§ **Record set**:
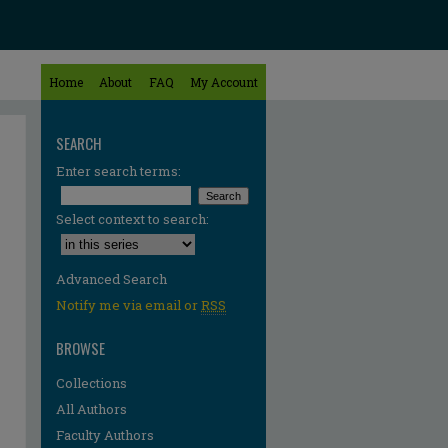
Home
About
FAQ
My Account
SEARCH
Enter search terms:
Select context to search:
Advanced Search
Notify me via email or
RSS
BROWSE
Collections
All Authors
Faculty Authors
re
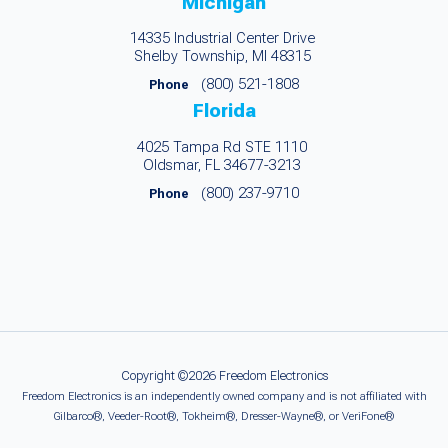
Michigan
14335 Industrial Center Drive
Shelby Township, MI 48315
(800) 521-1808
Phone
Florida
4025 Tampa Rd STE 1110
Oldsmar, FL 34677-3213
(800) 237-9710
Phone
Copyright ©2026 Freedom Electronics
Freedom Electronics is an independently owned company and is not affiliated with
Gilbarco®, Veeder-Root®, Tokheim®, Dresser-Wayne®, or VeriFone®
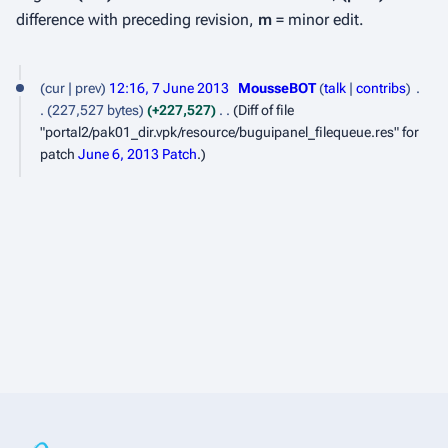
difference with preceding revision,
m
= minor edit.
7
cur
prev
12:16, 7 June 2013
MousseBOT
talk
contribs
J
227,527 bytes
+227,527
Diff of file
u
"portal2/pak01_dir.vpk/resource/buguipanel_filequeue.res" for
patch
June 6, 2013 Patch
.
n
e
2
0
1
3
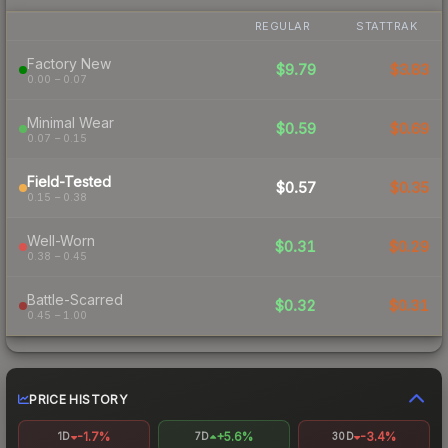
REGULAR
STATTRAK
Factory New
$9.79
$3.83
0.00 – 0.07
Minimal Wear
$0.59
$0.69
0.07 – 0.15
Field-Tested
$0.57
$0.35
0.15 – 0.38
Well-Worn
$0.31
$0.29
0.38 – 0.45
Battle-Scarred
$0.32
$0.31
0.45 – 1.00
PRICE HISTORY
-1.7%
+5.6%
-3.4%
1D
7D
30D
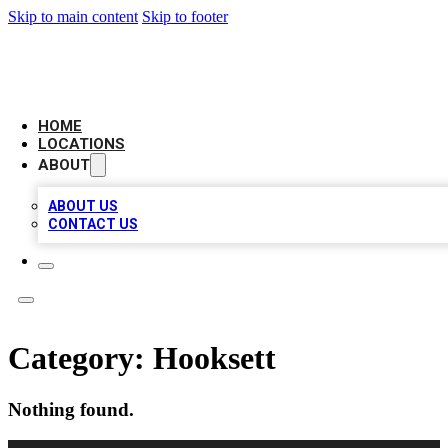
Skip to main content
Skip to footer
CAMELOT LOCAL CITATIONS
HOME
LOCATIONS
ABOUT
ABOUT US
CONTACT US
Category:
Hooksett
Nothing found.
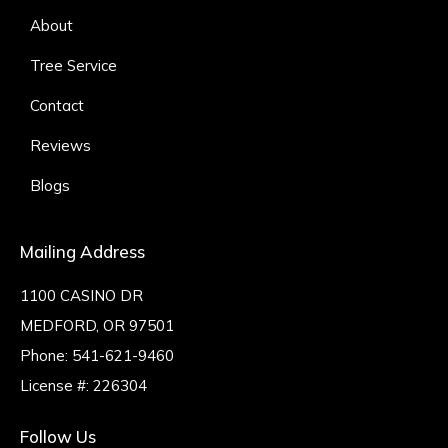
About
Tree Service
Contact
Reviews
Blogs
Mailing Address
1100 CASINO DR
MEDFORD, OR 97501
Phone:
541-621-9460
License #: 226304
Follow Us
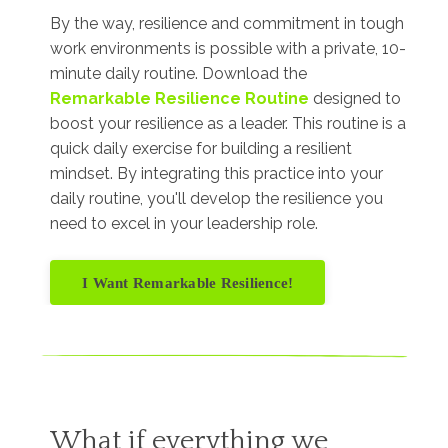
By the way, resilience and commitment in tough
work environments is possible with a private, 10-
minute daily routine. Download the
Remarkable Resilience Routine
designed to
boost your resilience as a leader. This routine is a
quick daily exercise for building a resilient
mindset. By integrating this practice into your
daily routine, you'll develop the resilience you
need to excel in your leadership role.
I Want Remarkable Resilience!
What if everything we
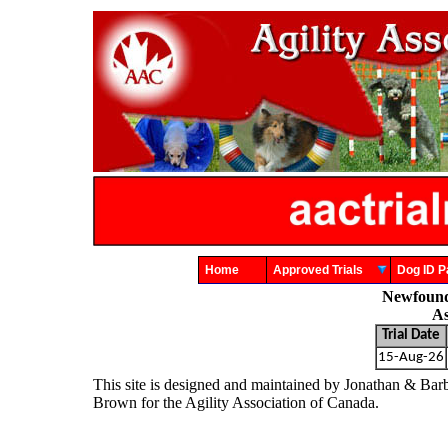
Home
Approved Trials
Dog ID
Newfound
As
Trial Date
15-Aug-26
This site is designed and maintained by Jonathan & Bar
Brown for the Agility Association of Canada.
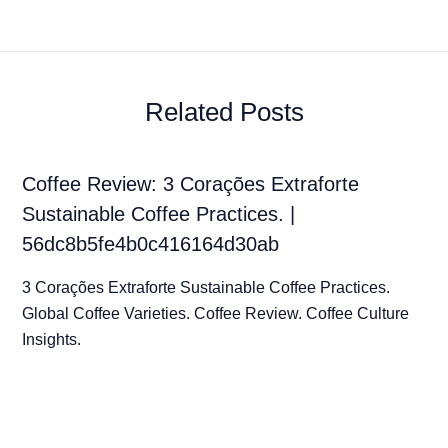
Related Posts
Coffee Review: 3 Corações Extraforte
Sustainable Coffee Practices. |
56dc8b5fe4b0c416164d30ab
3 Corações Extraforte Sustainable Coffee Practices.
Global Coffee Varieties. Coffee Review. Coffee Culture
Insights.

§ **Exercise aim**:
Output nothing but the records, word for word, and none of their pictures.

§ **Response to this task**:
Home
About
FAQ
My Account
SEARCH
Enter search terms:
Select context to search:
Advanced Search
Notify me via email or
RSS
BROWSE
Collections
All Authors
Faculty Authors
re
Michigan
14335 Industrial Center Drive
Shelby Township, MI 48315
(800) 521-1808
Phone
Florida
4025 Tampa Rd STE 1110
Oldsmar, FL 34677-3213
(800) 237-9710
Phone
Copyright ©2026 Freedom Electronics
Freedom Electronics is an independently owned company and is not affiliated with
Gilbarco®, Veeder-Root®, Tokheim®, Dresser-Wayne®, or VeriFone®
difference with preceding revision,
m
= minor edit.
7
cur
prev
12:16, 7 June 2013
MousseBOT
talk
contribs
J
227,527 bytes
+227,527
Diff of file
u
"portal2/pak01_dir.vpk/resource/buguipanel_filequeue.res" for
patch
June 6, 2013 Patch
.
n
e
2
0
1
3
REGULAR
STATTRAK
Factory New
$9.79
$3.83
0.00 – 0.07
Minimal Wear
$0.59
$0.69
0.07 – 0.15
Field-Tested
$0.57
$0.35
0.15 – 0.38
Well-Worn
$0.31
$0.29
0.38 – 0.45
Battle-Scarred
$0.32
$0.31
0.45 – 1.00
PRICE HISTORY
-1.7%
+5.6%
-3.4%
1D
7D
30D
Skip to main content
Skip to footer
CAMELOT LOCAL CITATIONS
HOME
LOCATIONS
ABOUT
ABOUT US
CONTACT US
Category:
Hooksett
Nothing found.
About
Tree Service
Contact
Reviews
Blogs
Mailing Address
1100 CASINO DR
MEDFORD, OR 97501
Phone:
541-621-9460
License #: 226304
Follow Us
By the way, resilience and commitment in tough
work environments is possible with a private, 10-
minute daily routine. Download the
Remarkable Resilience Routine
designed to
boost your resilience as a leader. This routine is a
quick daily exercise for building a resilient
mindset. By integrating this practice into your
daily routine, you'll develop the resilience you
need to excel in your leadership role.
I Want Remarkable Resilience!
What if everything we
Home
Approved Trials
Dog ID
Newfound
As
Trial Date
15-Aug-26
This site is designed and maintained by Jonathan & Bar
Brown for the Agility Association of Canada.
Related Posts
Coffee Review: 3 Corações Extraforte
Sustainable Coffee Practices. |
56dc8b5fe4b0c416164d30ab
3 Corações Extraforte Sustainable Coffee Practices.
Global Coffee Varieties. Coffee Review. Coffee Culture
Insights.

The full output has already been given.